[Task item]:
Everything from the line containing "oai:www.mpi.nl:lat_1839_00_0000_0000_001E_A69A_E (172, 1509)" through the last line of the data below should be given again exactly, both end lines included and nothing more.
[Opening Supplied records section]
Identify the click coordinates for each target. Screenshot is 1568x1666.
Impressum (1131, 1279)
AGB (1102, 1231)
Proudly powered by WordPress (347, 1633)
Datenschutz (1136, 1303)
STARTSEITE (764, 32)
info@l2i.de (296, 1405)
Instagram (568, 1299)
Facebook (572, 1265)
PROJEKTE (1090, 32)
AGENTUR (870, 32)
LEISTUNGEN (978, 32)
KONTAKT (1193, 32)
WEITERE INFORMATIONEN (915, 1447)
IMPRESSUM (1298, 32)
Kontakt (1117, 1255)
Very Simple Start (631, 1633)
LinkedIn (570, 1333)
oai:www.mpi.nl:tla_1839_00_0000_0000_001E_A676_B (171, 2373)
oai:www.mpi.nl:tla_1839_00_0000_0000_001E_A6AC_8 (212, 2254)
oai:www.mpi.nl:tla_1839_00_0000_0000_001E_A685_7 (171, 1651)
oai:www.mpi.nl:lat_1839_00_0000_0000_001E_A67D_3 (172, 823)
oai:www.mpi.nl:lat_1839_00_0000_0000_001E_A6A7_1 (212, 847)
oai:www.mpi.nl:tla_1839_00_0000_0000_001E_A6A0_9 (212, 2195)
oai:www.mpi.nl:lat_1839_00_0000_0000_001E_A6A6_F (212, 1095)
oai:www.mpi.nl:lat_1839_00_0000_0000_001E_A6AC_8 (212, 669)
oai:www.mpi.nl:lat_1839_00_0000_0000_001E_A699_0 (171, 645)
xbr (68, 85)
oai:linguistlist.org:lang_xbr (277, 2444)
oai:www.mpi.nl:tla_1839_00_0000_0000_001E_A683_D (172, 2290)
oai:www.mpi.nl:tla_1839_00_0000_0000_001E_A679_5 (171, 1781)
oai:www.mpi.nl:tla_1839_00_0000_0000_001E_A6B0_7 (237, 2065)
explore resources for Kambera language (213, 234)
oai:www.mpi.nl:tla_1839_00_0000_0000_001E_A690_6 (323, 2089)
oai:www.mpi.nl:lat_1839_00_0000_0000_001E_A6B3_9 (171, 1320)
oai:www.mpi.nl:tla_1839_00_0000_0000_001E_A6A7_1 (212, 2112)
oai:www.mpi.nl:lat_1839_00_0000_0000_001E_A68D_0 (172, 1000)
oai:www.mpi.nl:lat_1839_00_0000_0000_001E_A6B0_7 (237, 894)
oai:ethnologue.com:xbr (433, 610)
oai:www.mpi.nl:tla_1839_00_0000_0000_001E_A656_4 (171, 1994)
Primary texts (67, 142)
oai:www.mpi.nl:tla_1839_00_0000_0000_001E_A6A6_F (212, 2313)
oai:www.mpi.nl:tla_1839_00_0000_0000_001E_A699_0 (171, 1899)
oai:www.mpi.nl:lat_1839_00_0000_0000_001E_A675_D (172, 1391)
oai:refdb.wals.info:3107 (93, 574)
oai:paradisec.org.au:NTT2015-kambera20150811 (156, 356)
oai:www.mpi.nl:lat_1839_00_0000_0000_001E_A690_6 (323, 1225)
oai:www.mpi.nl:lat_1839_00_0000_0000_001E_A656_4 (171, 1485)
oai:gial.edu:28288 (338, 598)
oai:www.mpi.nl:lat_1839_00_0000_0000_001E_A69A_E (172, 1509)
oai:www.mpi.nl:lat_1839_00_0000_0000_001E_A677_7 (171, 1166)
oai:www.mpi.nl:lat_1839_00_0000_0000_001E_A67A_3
[Closing Supplied records section]
[Solution for this exercise]:
oai:www.mpi.nl:lat_1839_00_0000_0000_001E_A69A_E (172, 1509)
oai:www.mpi.nl:lat_1839_00_0000_0000_001E_A677_7 (171, 1166)
oai:www.mpi.nl:lat_1839_00_0000_0000_001E_A67A_3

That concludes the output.